◆ Exercise brief ◆
Before copying, set the pictures aside; then repeat every line below verbatim.

◆ Entries supplied ◆
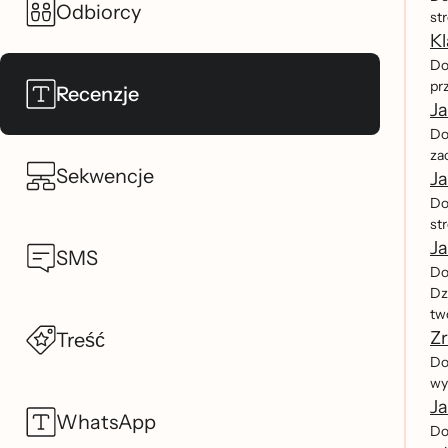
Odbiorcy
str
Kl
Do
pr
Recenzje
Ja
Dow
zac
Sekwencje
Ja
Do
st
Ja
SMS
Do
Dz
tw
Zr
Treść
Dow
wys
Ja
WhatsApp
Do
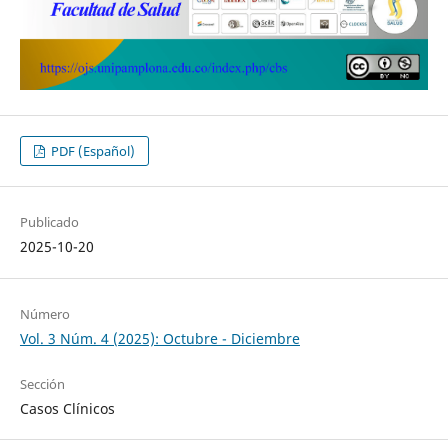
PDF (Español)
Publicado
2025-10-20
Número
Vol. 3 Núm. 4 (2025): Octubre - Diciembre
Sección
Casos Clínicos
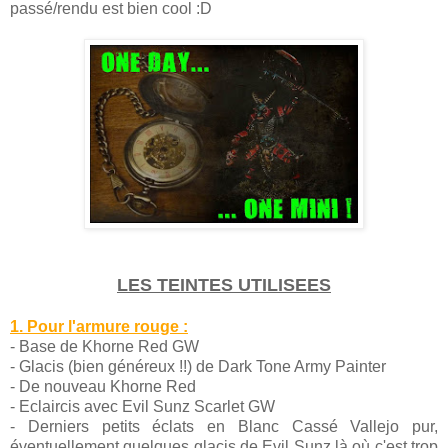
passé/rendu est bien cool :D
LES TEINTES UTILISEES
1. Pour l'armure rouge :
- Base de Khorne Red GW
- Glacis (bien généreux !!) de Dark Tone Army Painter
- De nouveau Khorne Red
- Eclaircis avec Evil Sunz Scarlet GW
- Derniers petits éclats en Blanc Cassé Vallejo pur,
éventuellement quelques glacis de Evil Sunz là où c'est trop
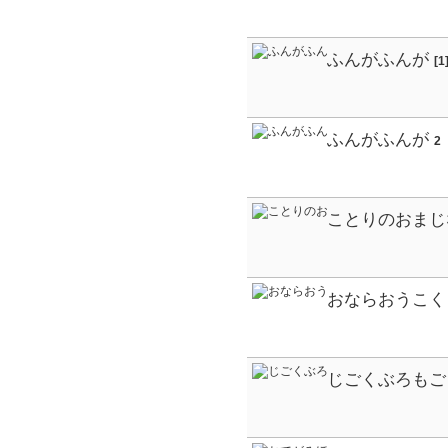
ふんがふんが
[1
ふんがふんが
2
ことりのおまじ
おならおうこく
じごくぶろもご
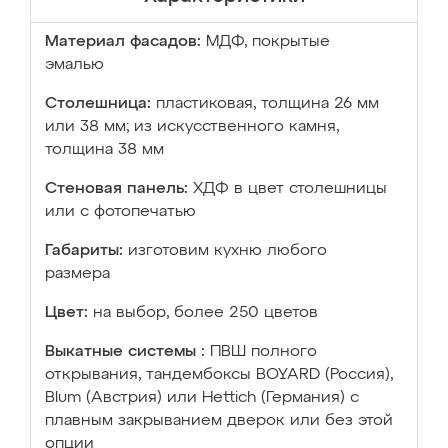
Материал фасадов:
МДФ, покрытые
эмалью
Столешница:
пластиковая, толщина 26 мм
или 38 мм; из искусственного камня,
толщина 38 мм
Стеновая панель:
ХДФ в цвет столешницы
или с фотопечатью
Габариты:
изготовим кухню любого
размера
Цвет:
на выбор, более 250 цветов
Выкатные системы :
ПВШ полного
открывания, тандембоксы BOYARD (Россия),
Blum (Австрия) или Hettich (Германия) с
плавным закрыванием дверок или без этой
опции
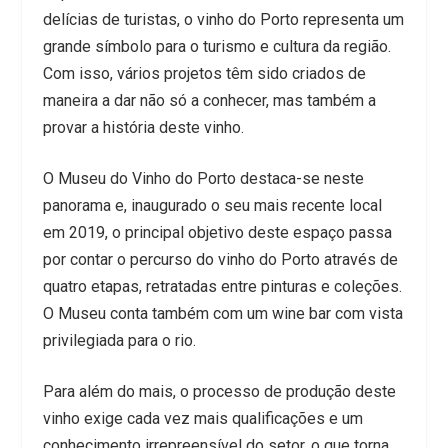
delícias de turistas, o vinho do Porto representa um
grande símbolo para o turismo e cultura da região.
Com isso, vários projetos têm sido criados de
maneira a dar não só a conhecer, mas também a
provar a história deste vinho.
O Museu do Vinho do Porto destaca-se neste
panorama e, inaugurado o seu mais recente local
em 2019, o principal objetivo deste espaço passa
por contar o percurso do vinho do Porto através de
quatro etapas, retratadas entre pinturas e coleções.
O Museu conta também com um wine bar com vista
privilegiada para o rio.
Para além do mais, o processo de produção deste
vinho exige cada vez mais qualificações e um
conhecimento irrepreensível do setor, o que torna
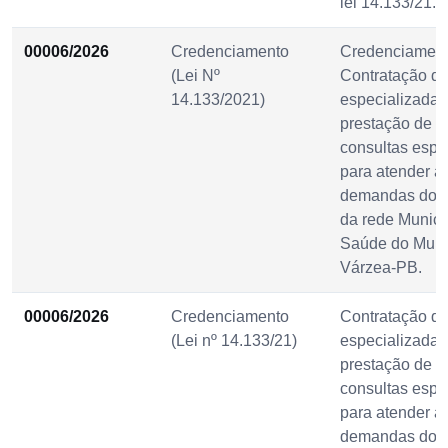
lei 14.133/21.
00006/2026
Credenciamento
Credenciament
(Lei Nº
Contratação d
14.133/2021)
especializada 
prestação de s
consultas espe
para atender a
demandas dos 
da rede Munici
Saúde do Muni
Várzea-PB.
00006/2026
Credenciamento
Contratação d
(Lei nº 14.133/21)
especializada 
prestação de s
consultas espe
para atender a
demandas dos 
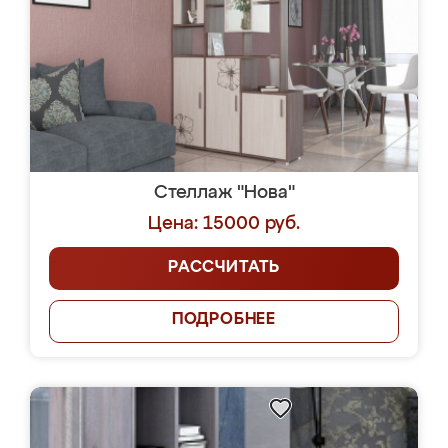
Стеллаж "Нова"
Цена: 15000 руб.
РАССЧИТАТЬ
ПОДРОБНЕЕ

◆ Written response ◆
Odbiorcy
str
Kl
Do
pr
Recenzje
Ja
Dow
zac
Sekwencje
Ja
Do
st
Ja
SMS
Do
Dz
tw
Zr
Treść
Dow
wys
Ja
WhatsApp
Do
PDF (Español)
Publicado
2025-10-20
Número
Vol. 3 Núm. 4 (2025): Octubre - Diciembre
Sección
Casos Clínicos
passé/rendu est bien cool :D
LES TEINTES UTILISEES
1. Pour l'armure rouge :
- Base de Khorne Red GW
- Glacis (bien généreux !!) de Dark Tone Army Painter
- De nouveau Khorne Red
- Eclaircis avec Evil Sunz Scarlet GW
- Derniers petits éclats en Blanc Cassé Vallejo pur,
éventuellement quelques glacis de Evil Sunz là où c'est trop
ふんがふんが
[1
ふんがふんが
2
ことりのおまじ
おならおうこく
じごくぶろもご
Материал фасадов:
МДФ, покрытые
эмалью
Столешница:
пластиковая, толщина 26 мм
или 38 мм; из искусственного камня,
толщина 38 мм
Стеновая панель:
ХДФ в цвет столешницы
или с фотопечатью
Габариты:
изготовим кухню любого
размера
Цвет:
на выбор, более 250 цветов
Выкатные системы :
ПВШ полного
открывания, тандембоксы BOYARD (Россия),
Blum (Австрия) или Hettich (Германия) с
плавным закрыванием дверок или без этой
опции
delícias de turistas, o vinho do Porto representa um
grande símbolo para o turismo e cultura da região.
Com isso, vários projetos têm sido criados de
maneira a dar não só a conhecer, mas também a
provar a história deste vinho.
O Museu do Vinho do Porto destaca-se neste
panorama e, inaugurado o seu mais recente local
em 2019, o principal objetivo deste espaço passa
por contar o percurso do vinho do Porto através de
quatro etapas, retratadas entre pinturas e coleções.
O Museu conta também com um wine bar com vista
privilegiada para o rio.
Para além do mais, o processo de produção deste
vinho exige cada vez mais qualificações e um
conhecimento irrepreensível do setor, o que torna
lei 14.133/21.
00006/2026
Credenciamento
Credenciament
(Lei Nº
Contratação d
14.133/2021)
especializada 
prestação de s
consultas espe
para atender a
demandas dos 
da rede Munici
Saúde do Muni
Várzea-PB.
00006/2026
Credenciamento
Contratação d
(Lei nº 14.133/21)
especializada 
prestação de s
consultas espe
para atender a
demandas dos 
Стеллаж "Нова"
Цена: 15000 руб.
РАССЧИТАТЬ
ПОДРОБНЕЕ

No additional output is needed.